Earnings Could Rebound Sharply: Goldman’s Cohen

Reuters
15 June 2009

Risk aversion has eased, while inventory rebuilding and new business spending bode well for an economic recovery that could provide a dramatic surge in corporate profits by year end, Goldman Sachs senior investment strategist Abby Joseph Cohen said Monday.

Cohen said a recovery in the U.S. economy from its worst recession since World War Two will not be “V-shaped,” and that cleaning up the nation’s heavy credit burden will have a big impact on growth, especially for the consumer.

But Cohen told the Reuters Investment Outlook Summit in New York that corporate profitability could jump in the third and fourth quarters, when compared with the low baseline profits seen in the second half of 2008.

Capital markets, including still-tight credit markets, are “moving back towards normal,” she said.

“Even with that kind of lackluster macroeconomic backdrop, we think there could be a dramatic surge in corporate profits in the third quarter, and especially in the fourth quarter,” Cohen said.

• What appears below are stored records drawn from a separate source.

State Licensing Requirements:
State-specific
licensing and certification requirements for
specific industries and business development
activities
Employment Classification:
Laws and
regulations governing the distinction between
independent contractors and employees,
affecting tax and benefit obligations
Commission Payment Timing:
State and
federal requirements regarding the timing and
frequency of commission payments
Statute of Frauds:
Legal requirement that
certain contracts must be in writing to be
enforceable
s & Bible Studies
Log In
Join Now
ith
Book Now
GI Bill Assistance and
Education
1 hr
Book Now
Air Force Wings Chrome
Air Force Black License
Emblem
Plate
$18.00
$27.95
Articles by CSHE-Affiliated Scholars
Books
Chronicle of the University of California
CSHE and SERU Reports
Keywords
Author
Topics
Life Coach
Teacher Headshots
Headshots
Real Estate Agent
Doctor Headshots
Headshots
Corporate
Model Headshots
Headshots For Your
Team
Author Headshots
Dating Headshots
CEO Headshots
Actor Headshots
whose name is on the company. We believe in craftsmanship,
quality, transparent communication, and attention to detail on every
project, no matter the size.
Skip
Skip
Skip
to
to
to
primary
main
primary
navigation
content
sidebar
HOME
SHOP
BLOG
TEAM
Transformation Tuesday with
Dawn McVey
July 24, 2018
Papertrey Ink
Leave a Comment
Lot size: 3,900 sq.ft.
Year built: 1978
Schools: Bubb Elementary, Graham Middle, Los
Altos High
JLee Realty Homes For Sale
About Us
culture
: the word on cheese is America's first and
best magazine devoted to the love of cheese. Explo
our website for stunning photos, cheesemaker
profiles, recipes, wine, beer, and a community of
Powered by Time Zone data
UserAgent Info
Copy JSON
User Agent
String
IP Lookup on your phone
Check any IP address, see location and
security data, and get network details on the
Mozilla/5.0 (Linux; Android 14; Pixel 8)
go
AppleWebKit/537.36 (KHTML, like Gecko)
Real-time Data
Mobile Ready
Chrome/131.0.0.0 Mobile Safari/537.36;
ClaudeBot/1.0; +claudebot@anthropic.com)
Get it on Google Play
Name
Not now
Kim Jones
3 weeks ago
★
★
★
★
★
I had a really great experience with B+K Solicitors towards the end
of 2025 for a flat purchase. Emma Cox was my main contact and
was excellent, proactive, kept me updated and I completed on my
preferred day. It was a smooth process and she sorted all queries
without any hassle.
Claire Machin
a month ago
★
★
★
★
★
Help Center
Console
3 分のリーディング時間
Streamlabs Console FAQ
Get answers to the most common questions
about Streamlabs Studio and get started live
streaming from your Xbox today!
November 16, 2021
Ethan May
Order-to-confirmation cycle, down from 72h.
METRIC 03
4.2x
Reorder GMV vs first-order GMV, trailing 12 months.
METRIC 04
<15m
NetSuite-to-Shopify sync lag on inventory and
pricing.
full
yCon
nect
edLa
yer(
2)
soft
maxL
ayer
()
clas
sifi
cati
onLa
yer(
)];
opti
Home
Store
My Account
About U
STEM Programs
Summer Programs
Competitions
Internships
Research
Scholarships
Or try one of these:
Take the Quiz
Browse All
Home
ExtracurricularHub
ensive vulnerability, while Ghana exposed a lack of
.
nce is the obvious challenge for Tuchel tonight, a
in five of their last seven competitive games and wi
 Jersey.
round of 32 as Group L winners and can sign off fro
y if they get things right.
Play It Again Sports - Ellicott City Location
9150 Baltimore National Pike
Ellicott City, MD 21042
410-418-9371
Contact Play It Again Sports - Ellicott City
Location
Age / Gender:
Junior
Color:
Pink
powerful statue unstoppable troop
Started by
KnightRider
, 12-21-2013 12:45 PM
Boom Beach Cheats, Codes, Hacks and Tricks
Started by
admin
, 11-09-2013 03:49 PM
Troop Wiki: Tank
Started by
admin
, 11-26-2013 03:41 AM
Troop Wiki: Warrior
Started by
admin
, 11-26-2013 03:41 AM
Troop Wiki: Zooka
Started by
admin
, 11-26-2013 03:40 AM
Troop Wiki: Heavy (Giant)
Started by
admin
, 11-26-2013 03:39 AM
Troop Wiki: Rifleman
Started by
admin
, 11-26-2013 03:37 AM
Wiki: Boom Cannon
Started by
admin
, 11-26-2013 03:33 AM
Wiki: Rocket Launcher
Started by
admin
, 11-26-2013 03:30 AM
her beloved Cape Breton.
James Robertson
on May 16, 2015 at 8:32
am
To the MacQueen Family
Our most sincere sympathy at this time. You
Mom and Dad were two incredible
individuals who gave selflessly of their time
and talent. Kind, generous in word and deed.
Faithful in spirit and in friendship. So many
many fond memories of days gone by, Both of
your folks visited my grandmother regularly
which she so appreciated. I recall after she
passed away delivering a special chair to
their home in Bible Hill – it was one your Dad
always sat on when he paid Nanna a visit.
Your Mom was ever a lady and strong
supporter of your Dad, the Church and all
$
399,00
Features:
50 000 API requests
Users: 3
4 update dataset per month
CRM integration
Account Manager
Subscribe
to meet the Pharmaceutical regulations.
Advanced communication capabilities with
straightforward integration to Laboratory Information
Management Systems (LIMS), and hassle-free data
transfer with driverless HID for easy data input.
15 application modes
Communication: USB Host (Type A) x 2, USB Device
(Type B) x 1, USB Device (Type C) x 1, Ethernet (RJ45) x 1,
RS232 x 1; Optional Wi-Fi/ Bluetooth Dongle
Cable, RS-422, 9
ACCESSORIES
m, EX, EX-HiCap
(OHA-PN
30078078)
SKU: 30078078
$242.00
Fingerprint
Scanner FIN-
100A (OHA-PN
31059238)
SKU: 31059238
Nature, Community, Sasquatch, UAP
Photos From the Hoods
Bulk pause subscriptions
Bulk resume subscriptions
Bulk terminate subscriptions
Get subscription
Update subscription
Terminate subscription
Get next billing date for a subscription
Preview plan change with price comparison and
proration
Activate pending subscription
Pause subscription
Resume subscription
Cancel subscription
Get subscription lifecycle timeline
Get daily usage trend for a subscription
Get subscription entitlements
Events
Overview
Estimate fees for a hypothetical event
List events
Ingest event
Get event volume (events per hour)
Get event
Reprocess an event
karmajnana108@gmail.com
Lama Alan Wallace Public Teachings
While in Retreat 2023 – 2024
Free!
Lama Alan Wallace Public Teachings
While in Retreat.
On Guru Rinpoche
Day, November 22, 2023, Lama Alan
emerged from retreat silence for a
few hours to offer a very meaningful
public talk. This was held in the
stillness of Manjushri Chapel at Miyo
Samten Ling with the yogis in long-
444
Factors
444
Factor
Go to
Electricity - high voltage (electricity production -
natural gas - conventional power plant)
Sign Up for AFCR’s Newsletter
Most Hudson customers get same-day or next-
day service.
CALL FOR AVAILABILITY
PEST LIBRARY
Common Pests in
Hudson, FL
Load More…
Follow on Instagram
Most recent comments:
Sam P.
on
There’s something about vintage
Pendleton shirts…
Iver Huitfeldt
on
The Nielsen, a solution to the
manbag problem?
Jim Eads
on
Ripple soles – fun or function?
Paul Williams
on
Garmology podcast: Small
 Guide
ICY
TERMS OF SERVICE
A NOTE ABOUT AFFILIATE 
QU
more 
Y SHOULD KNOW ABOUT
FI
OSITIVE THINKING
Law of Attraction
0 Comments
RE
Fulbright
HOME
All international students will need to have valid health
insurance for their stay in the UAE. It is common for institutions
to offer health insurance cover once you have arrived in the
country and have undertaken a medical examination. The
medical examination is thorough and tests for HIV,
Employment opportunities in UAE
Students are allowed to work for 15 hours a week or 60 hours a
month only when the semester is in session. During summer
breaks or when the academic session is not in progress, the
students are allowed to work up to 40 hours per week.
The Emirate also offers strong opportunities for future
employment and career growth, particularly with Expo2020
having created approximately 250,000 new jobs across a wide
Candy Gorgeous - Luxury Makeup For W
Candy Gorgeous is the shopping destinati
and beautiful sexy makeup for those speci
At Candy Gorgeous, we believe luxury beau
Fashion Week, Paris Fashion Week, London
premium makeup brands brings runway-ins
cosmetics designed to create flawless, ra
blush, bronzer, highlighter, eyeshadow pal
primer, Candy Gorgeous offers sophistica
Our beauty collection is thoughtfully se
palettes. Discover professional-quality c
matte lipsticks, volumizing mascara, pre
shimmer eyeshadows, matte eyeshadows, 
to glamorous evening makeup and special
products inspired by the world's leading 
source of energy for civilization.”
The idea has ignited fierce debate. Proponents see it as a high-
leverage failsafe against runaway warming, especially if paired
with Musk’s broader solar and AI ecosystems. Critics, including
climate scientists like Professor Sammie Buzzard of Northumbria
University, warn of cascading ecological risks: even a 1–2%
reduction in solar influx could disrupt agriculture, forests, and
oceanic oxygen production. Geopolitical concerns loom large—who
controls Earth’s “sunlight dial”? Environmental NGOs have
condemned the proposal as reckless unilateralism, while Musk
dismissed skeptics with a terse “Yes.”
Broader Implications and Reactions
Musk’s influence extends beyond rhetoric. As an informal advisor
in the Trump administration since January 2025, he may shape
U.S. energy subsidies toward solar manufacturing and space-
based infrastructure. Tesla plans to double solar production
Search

Investors will have to look at parts of the economy that are likely to do well. She pointed to energy and economically sensitive areas, such as business spending on technology and new equipment.

Exporters will likely suffer for some time because the main U.S. trade partner, Europe, will pull out of a recession later than the United States and post slower growth, she said.

Cohen does not expect major announcements from a meeting of U.S. Federal Reserve policymakers next week. The Fed was likely do “as little as possible for as long as possible,” based on the economic data available to the central bank’s economists.

Market fears of inflation are “spectacularly premature,” she said. “We just don’t see that inflation is going to rear its ugly head any time soon,” she said.

The U.S. budget deficit will reach as much as $1.9 trillion, or 13.2 percent of gross domestic product, but the deficit will be a more manageable 6 percent of GDP in a couple of years, she said.

“We believe that this fiscal year will be, by far, the worst,” she said.

She also said that history is likely to show that Fed Chairman Ben Bernanke has been an “extraordinarily effective” leader during the current crisis, the worst U.S. recession since World War Two.